天井にまで届くかのように大きな扉がゆっくりと開き、玉座の間が目の前に広がる。

 その部屋の中でただ一人、一礼している人物が居た。

 ビルヘイム・グランド子爵、王宮の政務を司る政務長官である。


「ビルヘイムさん、お久しぶりです」

「お久しぶりです姫様、いえ、シルフィーナ女王陛下とお呼びすべきでしょうか」

「今はまだ、王女よ、ビルヘイムさん」

「そうでしたか、失礼しました、しかし、いつか即位なされた日にはそうお呼びするでしょうな」

「それは近い日かもしれないわね」


 ビルヘイムはシルフィーナから一歩下がる。

 シルフィーナは玉座までの階段を上り始める、一歩、一歩。

 ゆっくりと、登っていく。

 そして玉座を前にして、シルフィーナは振り向き、目の前に居る新しき臣下を見下ろして声高に宣言する。
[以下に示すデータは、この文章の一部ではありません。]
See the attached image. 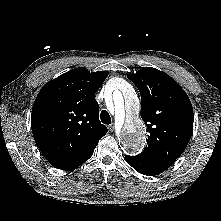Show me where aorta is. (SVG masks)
<instances>
[{
  "instance_id": "1",
  "label": "aorta",
  "mask_w": 221,
  "mask_h": 221,
  "mask_svg": "<svg viewBox=\"0 0 221 221\" xmlns=\"http://www.w3.org/2000/svg\"><path fill=\"white\" fill-rule=\"evenodd\" d=\"M122 90L113 92L115 107V120L123 125L121 132V145L125 152L135 155L142 151L146 143V129L139 118V99L137 94L127 82H121Z\"/></svg>"
}]
</instances>
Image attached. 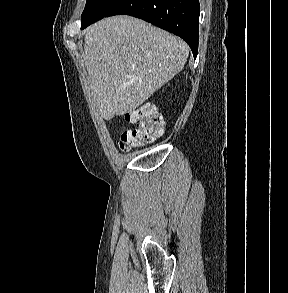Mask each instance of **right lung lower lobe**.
I'll use <instances>...</instances> for the list:
<instances>
[{"mask_svg": "<svg viewBox=\"0 0 288 293\" xmlns=\"http://www.w3.org/2000/svg\"><path fill=\"white\" fill-rule=\"evenodd\" d=\"M126 14L180 36L198 52L199 0H123L105 17Z\"/></svg>", "mask_w": 288, "mask_h": 293, "instance_id": "1", "label": "right lung lower lobe"}]
</instances>
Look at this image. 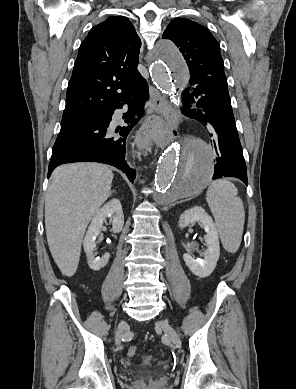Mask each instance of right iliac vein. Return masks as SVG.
I'll list each match as a JSON object with an SVG mask.
<instances>
[{"label": "right iliac vein", "mask_w": 296, "mask_h": 389, "mask_svg": "<svg viewBox=\"0 0 296 389\" xmlns=\"http://www.w3.org/2000/svg\"><path fill=\"white\" fill-rule=\"evenodd\" d=\"M125 328H126V322L121 321V323L119 324V327H118V333H117V338H116L117 344H119L121 342L122 334H123V331L125 330Z\"/></svg>", "instance_id": "obj_1"}]
</instances>
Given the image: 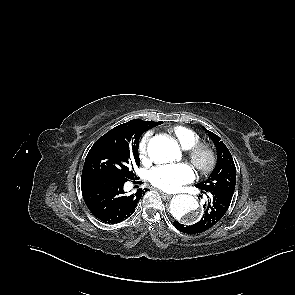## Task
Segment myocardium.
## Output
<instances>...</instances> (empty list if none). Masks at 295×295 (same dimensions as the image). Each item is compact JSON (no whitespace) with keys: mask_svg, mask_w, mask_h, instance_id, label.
<instances>
[{"mask_svg":"<svg viewBox=\"0 0 295 295\" xmlns=\"http://www.w3.org/2000/svg\"><path fill=\"white\" fill-rule=\"evenodd\" d=\"M187 156L189 161L201 175L211 173L217 161L214 149L205 143H199L187 150Z\"/></svg>","mask_w":295,"mask_h":295,"instance_id":"obj_1","label":"myocardium"}]
</instances>
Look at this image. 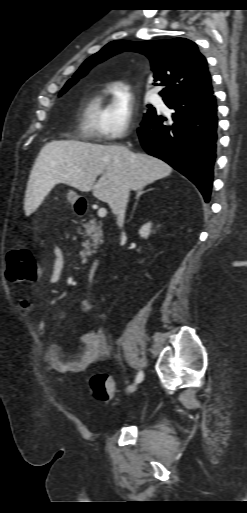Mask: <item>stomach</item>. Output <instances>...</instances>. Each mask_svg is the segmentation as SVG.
Instances as JSON below:
<instances>
[{
	"mask_svg": "<svg viewBox=\"0 0 247 513\" xmlns=\"http://www.w3.org/2000/svg\"><path fill=\"white\" fill-rule=\"evenodd\" d=\"M67 199L68 202L71 203L74 207L75 212H77L76 204L78 203V201H80V196L76 192L70 190L67 194Z\"/></svg>",
	"mask_w": 247,
	"mask_h": 513,
	"instance_id": "stomach-1",
	"label": "stomach"
}]
</instances>
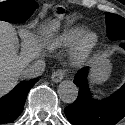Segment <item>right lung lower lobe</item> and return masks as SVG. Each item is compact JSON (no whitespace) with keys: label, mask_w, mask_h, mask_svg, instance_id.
<instances>
[{"label":"right lung lower lobe","mask_w":125,"mask_h":125,"mask_svg":"<svg viewBox=\"0 0 125 125\" xmlns=\"http://www.w3.org/2000/svg\"><path fill=\"white\" fill-rule=\"evenodd\" d=\"M37 81H23L0 98V124L11 123L22 113L28 92Z\"/></svg>","instance_id":"obj_1"}]
</instances>
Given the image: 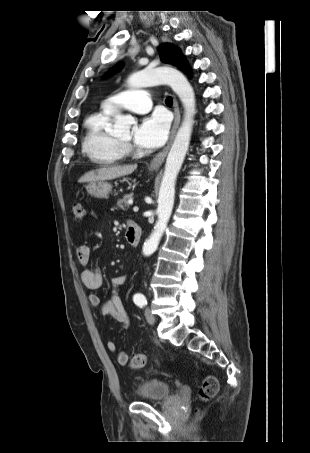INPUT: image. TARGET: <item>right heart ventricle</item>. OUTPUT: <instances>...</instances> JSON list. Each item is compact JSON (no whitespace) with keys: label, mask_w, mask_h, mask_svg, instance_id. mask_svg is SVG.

「今日この日をもって、わたしは正式に王位を継ぐことを宣言する、それに否とするモノは前に出よ、そうでないのなら、我の前に平伏せ!」


 誰もが彼女に異を唱える者はいなかった、皆が彼女に平伏した。

 この日をもって正式に彼女は王位を継ぐことを大陸中に宣言したのである。